AUTH_USER_REGISTRATION_ROLE only applies if AUTH_USER_REGISTRATION is true.

Looks like the FAB google oauth provider doesn't support AUTH_ROLE_MAPPING by default: https://github.com/dpgaspar/Flask-AppBuilder/blob/95947e84e04a999a474dfe8620fb0f36d71f0467/flask_appbuilder/security/manager.py#L585-L590

You'd need a custom security manager to return role_keys, for example like is done in the OP of #14829. (I'm sure FAB would love to have support for this with the google oauth provider, so consider contributing it back if you get it working).

mdcsaenz commented 3 years ago

AUTH_USER_REGISTRATION_ROLE only applies if AUTH_USER_REGISTRATION is true.

Looks like the FAB google oauth provider doesn't support AUTH_ROLE_MAPPING by default: https://github.com/dpgaspar/Flask-AppBuilder/blob/95947e84e04a999a474dfe8620fb0f36d71f0467/flask_appbuilder/security/manager.py#L585-L590

You'd need a custom security manager to return role_keys, for example like is done in the OP of #14829. (I'm sure FAB would love to have support for this with the google oauth provider, so consider contributing it back if you get it working).

Ah okay, I will see if that works and then close the ticket if that is the case. But it definitely erased the Role even with AUTH_USER_REGISTRATION_ROLE and AUTH_USER_REGISTRATION are both false as well. I made AUTH_USER_ROLE False as well.

jedcunningham commented 3 years ago

But it definitely erased the Role

Yep, that's the behavior with AUTH_ROLES_SYNC_AT_LOGIN and no matching roles in AUTH_ROLE_MAPPING. You could also disable AUTH_ROLES_SYNC_AT_LOGIN and manage the roles yourself.
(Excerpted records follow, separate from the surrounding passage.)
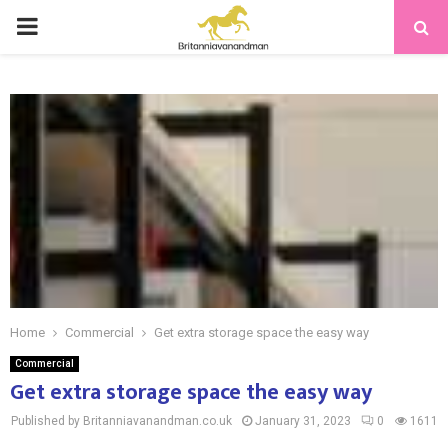
PRIMARY
MENU
Home
Commercial
Get extra storage space the easy way
Commercial
Get extra storage space the easy way
Published by Britanniavanandman.co.uk
January 31, 2023
0
1611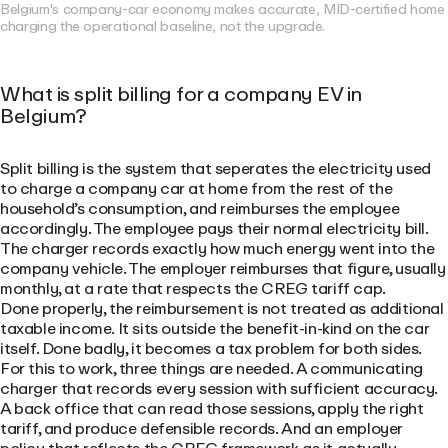
Belgium's company-car economy makes accurate, MID-certified home
charging the operational baseline, not the upgrade.
What is split billing for a company EV in
Belgium?
Split billing is the system that seperates the electricity used
to charge a company car at home from the rest of the
household’s consumption, and reimburses the employee
accordingly. The employee pays their normal electricity bill.
The charger records exactly how much energy went into the
company vehicle. The employer reimburses that figure, usually
monthly, at a rate that respects the CREG tariff cap.
Done properly, the reimbursement is not treated as additional
taxable income. It sits outside the benefit-in-kind on the car
itself. Done badly, it becomes a tax problem for both sides.
For this to work, three things are needed. A communicating
charger that records every session with sufficient accuracy.
A back office that can read those sessions, apply the right
tariff, and produce defensible records. And an employer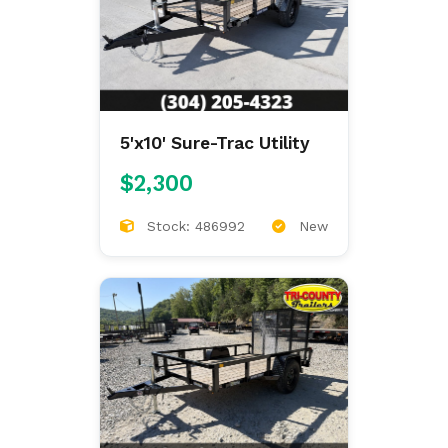
5'x10' Sure-Trac Utility
$2,300
Stock: 486992
New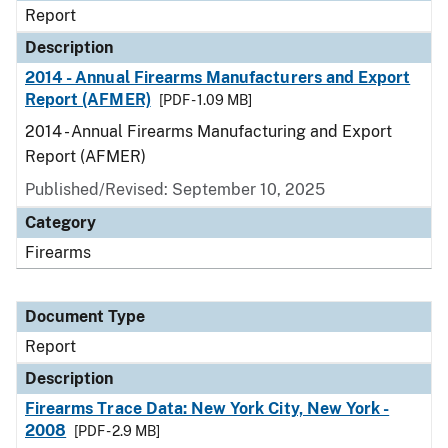
Report
Description
2014 - Annual Firearms Manufacturers and Export
Report (AFMER)
[PDF - 1.09 MB]
2014 - Annual Firearms Manufacturing and Export
Report (AFMER)
Published/Revised: September 10, 2025
Category
Firearms
Document Type
Report
Description
Firearms Trace Data: New York City, New York -
2008
[PDF - 2.9 MB]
ashb commented 3 years ago

Is this an Airflow bug, or a FAB bug?

jedcunningham commented 3 years ago

FAB.

ashb commented 3 years ago

This is likely a "wont Fix" from airflow's side I'm afraid then.

jedcunningham commented 3 years ago

I haven't poked around yet, but we may be able to handle the 'no role' scenario more gracefully on our side. Let me take a stab at that before we close this.

ashb commented 3 years ago

@jedcunningham Cool